**Requirement:**
Find all lines with the word "Thursday" in the material, then copy them.

**Record extracts:**
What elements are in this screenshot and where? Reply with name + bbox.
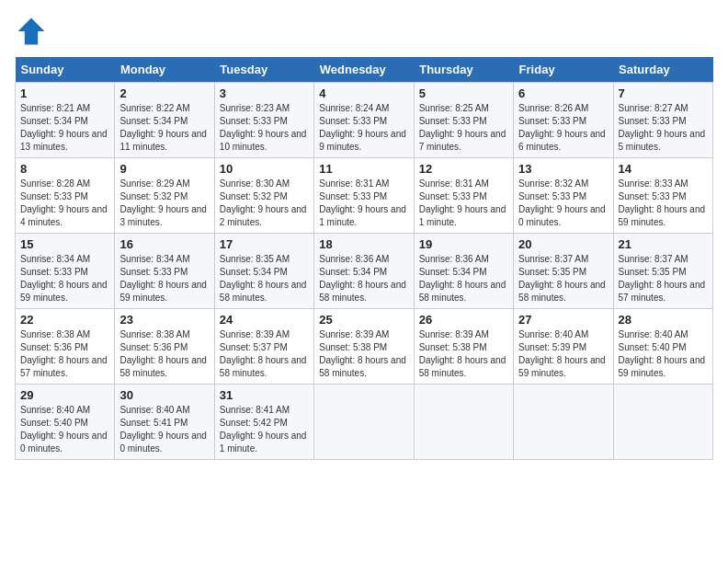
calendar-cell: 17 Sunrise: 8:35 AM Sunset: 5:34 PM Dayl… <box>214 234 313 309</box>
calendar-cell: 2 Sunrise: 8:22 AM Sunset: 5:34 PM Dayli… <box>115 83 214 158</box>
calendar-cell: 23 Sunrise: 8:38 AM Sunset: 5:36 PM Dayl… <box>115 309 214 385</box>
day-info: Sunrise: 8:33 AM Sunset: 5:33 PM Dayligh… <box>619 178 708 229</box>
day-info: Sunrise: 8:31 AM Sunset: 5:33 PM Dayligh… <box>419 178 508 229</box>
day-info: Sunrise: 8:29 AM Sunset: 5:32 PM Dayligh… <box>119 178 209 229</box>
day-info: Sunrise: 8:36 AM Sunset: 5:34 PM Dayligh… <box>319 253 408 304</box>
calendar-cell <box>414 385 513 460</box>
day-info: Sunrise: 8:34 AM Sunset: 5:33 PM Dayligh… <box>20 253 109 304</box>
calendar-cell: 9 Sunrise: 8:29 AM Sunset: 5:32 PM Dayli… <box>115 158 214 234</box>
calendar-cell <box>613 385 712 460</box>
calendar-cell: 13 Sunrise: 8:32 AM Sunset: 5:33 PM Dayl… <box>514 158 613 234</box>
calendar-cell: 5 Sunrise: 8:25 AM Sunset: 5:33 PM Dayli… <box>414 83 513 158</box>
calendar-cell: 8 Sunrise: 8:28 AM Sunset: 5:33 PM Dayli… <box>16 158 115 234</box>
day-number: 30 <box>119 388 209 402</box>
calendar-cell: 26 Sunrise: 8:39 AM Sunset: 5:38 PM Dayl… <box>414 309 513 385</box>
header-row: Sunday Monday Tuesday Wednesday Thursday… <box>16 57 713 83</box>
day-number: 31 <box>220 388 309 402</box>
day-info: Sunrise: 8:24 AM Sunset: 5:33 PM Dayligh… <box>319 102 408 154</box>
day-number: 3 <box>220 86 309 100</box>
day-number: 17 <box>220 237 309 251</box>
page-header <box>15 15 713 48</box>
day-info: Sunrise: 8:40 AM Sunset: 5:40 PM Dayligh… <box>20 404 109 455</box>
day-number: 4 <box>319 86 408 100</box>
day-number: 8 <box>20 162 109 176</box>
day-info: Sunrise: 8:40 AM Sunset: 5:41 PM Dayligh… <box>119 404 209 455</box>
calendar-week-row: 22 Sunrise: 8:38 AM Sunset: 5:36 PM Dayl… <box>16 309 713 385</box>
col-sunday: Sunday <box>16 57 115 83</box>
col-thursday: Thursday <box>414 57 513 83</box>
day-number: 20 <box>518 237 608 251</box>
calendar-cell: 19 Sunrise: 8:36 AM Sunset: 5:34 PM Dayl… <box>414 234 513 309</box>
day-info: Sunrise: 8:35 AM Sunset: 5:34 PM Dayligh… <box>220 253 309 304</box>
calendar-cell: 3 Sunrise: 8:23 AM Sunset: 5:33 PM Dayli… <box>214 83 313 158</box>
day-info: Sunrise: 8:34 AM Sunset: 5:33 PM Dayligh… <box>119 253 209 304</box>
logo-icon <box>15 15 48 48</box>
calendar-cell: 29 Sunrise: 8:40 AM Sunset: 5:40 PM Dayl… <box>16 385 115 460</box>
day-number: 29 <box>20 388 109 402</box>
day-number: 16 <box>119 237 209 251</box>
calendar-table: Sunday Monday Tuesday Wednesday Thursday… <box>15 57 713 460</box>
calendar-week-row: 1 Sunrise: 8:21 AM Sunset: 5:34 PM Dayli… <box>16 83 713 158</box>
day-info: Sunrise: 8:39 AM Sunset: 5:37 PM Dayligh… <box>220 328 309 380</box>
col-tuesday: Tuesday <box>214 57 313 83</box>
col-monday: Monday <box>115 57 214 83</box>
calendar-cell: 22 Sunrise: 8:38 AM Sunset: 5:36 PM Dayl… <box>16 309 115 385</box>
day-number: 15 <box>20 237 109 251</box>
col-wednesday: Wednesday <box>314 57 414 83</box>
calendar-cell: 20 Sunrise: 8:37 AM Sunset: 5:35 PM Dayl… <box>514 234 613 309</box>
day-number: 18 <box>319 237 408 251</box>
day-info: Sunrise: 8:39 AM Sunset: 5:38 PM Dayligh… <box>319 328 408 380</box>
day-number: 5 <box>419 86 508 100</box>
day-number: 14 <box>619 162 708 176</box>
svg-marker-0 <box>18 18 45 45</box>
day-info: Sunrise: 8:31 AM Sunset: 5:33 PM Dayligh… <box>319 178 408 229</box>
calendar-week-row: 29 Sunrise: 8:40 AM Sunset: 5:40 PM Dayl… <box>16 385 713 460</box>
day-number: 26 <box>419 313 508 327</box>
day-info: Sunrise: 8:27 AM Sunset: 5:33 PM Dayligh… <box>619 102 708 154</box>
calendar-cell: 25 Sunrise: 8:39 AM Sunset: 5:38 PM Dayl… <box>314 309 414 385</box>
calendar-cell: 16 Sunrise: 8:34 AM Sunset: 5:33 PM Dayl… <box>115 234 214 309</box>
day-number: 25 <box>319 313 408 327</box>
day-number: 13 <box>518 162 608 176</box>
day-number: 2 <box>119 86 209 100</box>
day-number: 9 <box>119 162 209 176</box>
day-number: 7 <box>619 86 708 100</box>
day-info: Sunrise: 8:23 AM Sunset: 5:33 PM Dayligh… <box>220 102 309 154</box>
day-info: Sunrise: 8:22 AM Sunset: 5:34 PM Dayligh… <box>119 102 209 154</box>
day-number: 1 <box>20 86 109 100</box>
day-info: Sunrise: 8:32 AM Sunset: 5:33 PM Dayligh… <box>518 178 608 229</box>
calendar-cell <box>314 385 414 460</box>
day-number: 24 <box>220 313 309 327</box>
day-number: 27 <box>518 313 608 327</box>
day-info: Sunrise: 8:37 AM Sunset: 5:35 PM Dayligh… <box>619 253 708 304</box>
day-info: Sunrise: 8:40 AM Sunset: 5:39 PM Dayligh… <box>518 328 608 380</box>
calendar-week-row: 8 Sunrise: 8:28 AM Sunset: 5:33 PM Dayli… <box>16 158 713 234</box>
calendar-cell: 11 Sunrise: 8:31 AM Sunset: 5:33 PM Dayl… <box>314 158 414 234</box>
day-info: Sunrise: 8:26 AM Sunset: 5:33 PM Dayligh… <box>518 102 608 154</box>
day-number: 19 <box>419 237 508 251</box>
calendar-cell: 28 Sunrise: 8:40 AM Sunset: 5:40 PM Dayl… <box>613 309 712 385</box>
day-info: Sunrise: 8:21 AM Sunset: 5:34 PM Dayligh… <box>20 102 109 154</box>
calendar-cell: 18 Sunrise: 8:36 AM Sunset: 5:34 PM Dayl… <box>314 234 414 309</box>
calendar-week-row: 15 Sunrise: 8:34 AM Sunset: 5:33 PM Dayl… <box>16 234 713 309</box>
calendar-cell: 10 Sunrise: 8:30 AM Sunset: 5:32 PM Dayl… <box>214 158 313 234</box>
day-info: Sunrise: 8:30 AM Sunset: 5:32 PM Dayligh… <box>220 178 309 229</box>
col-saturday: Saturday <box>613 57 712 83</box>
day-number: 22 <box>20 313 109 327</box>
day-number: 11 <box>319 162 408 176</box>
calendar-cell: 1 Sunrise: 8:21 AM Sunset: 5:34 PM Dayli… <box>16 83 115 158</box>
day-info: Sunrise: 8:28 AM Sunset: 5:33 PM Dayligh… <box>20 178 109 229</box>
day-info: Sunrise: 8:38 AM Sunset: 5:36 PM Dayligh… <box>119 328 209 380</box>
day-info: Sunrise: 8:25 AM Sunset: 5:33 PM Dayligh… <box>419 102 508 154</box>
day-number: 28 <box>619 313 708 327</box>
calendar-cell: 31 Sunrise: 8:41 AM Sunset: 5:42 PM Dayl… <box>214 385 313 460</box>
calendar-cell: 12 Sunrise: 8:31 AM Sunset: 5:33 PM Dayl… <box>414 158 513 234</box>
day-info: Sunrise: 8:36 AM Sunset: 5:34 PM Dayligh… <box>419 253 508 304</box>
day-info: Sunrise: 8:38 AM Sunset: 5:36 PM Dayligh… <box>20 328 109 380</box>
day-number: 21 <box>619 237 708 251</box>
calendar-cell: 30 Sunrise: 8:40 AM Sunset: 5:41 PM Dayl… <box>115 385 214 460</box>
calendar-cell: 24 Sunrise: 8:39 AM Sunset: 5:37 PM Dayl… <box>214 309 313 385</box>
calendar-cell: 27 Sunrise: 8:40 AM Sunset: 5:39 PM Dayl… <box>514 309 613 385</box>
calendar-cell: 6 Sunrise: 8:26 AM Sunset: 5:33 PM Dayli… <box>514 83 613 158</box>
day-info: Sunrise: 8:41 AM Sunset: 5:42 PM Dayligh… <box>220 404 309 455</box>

**Solution for this task:**
header-row: Sunday Monday Tuesday Wednesday Thursday… <box>16 57 713 83</box>
col-thursday: Thursday <box>414 57 513 83</box>
calendar-table: Sunday Monday Tuesday Wednesday Thursday… <box>15 57 713 460</box>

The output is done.